Tout commence dans les années 1950, l’intelligence artificielle, comme discipline nouvelle, amorce une « quête » scientifique, celle de la compréhension de l’intelligence, sa décomposition en facultés élémentaires (mémoire, perception, calcul), sa reproduction et sa simulation numérique2. Latéralement coexiste un dessein philosophique aux ambitions démiurgiques, faisant écho à la science-fiction, qui vise à reproduire une conscience sur un ordinateur. Dans les années 1980, le philosophe John Searle, avec l’expérience fictive de « la chambre chinoise », distingue la discipline scientifique, technologique, empirique, l’intelligence artificielle « faible » (weak) de l’approche philosophique, l’intelligence artificielle « forte » (strong), qu’il dénonce. En 2011, lors de la « victoire » de l’algorithme Watson développé par IBM au jeu télévisé américain Jeopardize!, John Searle ironisait : « Watson doesn’t know it won on Jeopardy !3 ». Au début des années 2000, l’intelligence artificielle « forte », discursive, se mêle aux idées de mathématiciens qui veulent refondre l’intelligence artificielle sur de nouvelles bases : c’est la naissance du concept d’intelligence artificielle « générale », qui a pour objectif la réalisation d’une intelligence artificielle totale, sans limite4. Ben Goertzel, Marcus Hutter, Jürgen Schmidhuber fondent leurs espoirs sur la complexité de Kolmogorov et la théorie de l’inférence inductive de Solomonov, d’autres, sur l’utilisation des réseaux de neurones formels (deep learning) ou l’apprentissage par renforcement, que l’on a pu observer chez AphaZero qui a « battu » Stockfish au jeu d’échecs en décembre dernier5.

Malgré leurs différences, selon Jean-Gabriel Ganascia, les partisans de ces deux pseudomorphoses se retrouvent aujourd’hui dans le concept de singularité technologique. Une accélération technologique d’après le transhumaniste Ray Kurzweil (Singularity University, Google) qui pourrait conduire à l’émergence d’une intelligence artificielle générale, le fantasme, vers 20456.

Spiritualité gnostique

Au cœur de l’ouvrage, Jean-Gabriel Ganascia développe une comparaison audacieuse entre deux pseudomorphoses : la gnose spirituelle et la singularité technologique. Si, a priori, tout les oppose, Jean-Gabriel Ganascia perçoit dans le rapport d’opposition/récupération de la gnose à la religion, une analogie propre à dégager une grille d’analyse qui aide à saisir la singularité technologique dans son rapport à la science contemporaine.

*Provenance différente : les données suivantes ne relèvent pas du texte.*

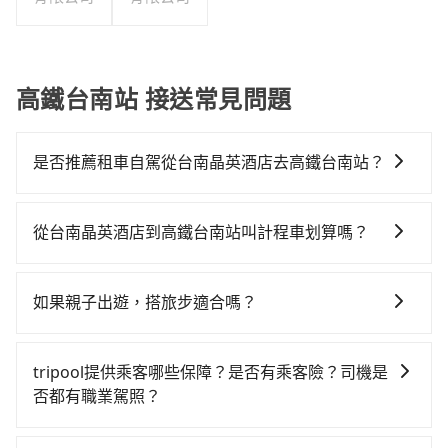
高鐵台南站 接送常見問題
是否推薦租車自駕從台南晶英酒店去高鐵台南站？
如果你有台灣駕照且對自己駕駛技術有信心，且需要絕
對的時間彈性，最重要的是你當天就要來回，那在台南
從台南晶英酒店到高鐵台南站叫計程車划算嗎？
路邊可隨租隨借的iRent應該是你最便宜選擇。註冊完
如選擇小黃直達，在台南可以透過app叫車的有55688台
iRent的app後，可以每小時$115~205承租小轎車，每
灣大車隊、Uber、Line Taxi、Yoxi等，如果在路邊攔不
公里再額外加收$3.2，從台南晶英酒店到高鐵台南站的
如果親子出遊，搭旅步適合嗎？
到車，也可考慮打電話至台南市中西區當地唯一的計程
花費預估為$400~800（金額差異來自於平假日、車款差
適合的，另外旅步也特別為您心愛的寶貝準備了兒童座
車行-一成計程汽車行等叫車看看。依照里程跳錶計算，
異、抵達目的地後多久原路返回），雖已將每小時40元
椅及兒童用增高墊供您選購(租借300元/個)，讓您和孩子
價格約為295~350元間。不過台南市僅有合法計程車約
路邊停車費用預估進去，但額外的汽車保險與可能的罰
tripool提供乘客哪些保障？是否有乘客險？司機是
出遊時安全更有保障。
4,140輛，計程車密度為雙北的4.6%，也就是說要臨時叫
單都需自付。再者，和運的iRent只提供最基本的車型，
否都有職業駕照？
到小黃的難度是台北或新北的20倍之多。再加上台南市
如Toyota Yaris、Prius C、Vios這類乘坐體驗較差的車
旅步提供最高500萬的乘客險，且只接受通過旅步嚴格審
有些計程車司機不按錶計費，約有17%會採現場議價，
款，如果人數超過四位，更是沒有較大的七人座或九人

Qu’est-ce que la gnose ? Gnose vient de gnosis qui veut dire « connaissance ». La spiritualité gnostique atteint son point culminant au IIe siècle. Elle s’inspire de traditions spirituelles anciennes et notamment des croyances magiques égyptiennes, babyloniennes et perses et s’exprime par une dualité radicale entre un vrai Dieu, un Dieu suprême, qui reste caché, et un faux Dieu, un usurpateur qui aurait créé l’Univers à l’insu du vrai Dieu et qui serait ainsi à l’origine de nos maux, souffrances et finitude.

Dans la spiritualité gnostique, le monde dans lequel nous vivons est un faux-semblant, qu’il faut « réparer » pour accéder à la plénitude de l’être, l’être véritable. À cette fin, il faut s’arracher à l’autorité du démiurge, rompre avec sa domination. Cet arrachement passe par l’acquisition d’un savoir qui doit permettre de dissiper l’illusion et autoriser l’accès au monde caché. S’extraire de l’emprise du faux Dieu, suppose une « brisure » capable d’apporter la « dislocation salutaire » …

Pseudomorphose politique

En rendant « plausible » l’idée de singularité technologique via des catégorie de pensées disponibles, populaires, Jean-Gabriel Ganascia considère qu’on la rend « possible », au sens de quelque chose « susceptible de se produire ». Si ce concept est douteux sur le plan scientifique, il est, selon lui, plus encore « répréhensible » sur le plan moral, irresponsable de la part de scientifiques qui ont pour mission d’ouvrir des perceptives. En occultant les autres risques, mais aussi les alternatives, le degré de liberté humaine disponible, ils contribuent ainsi à opacifier le futur en masquant les possibles.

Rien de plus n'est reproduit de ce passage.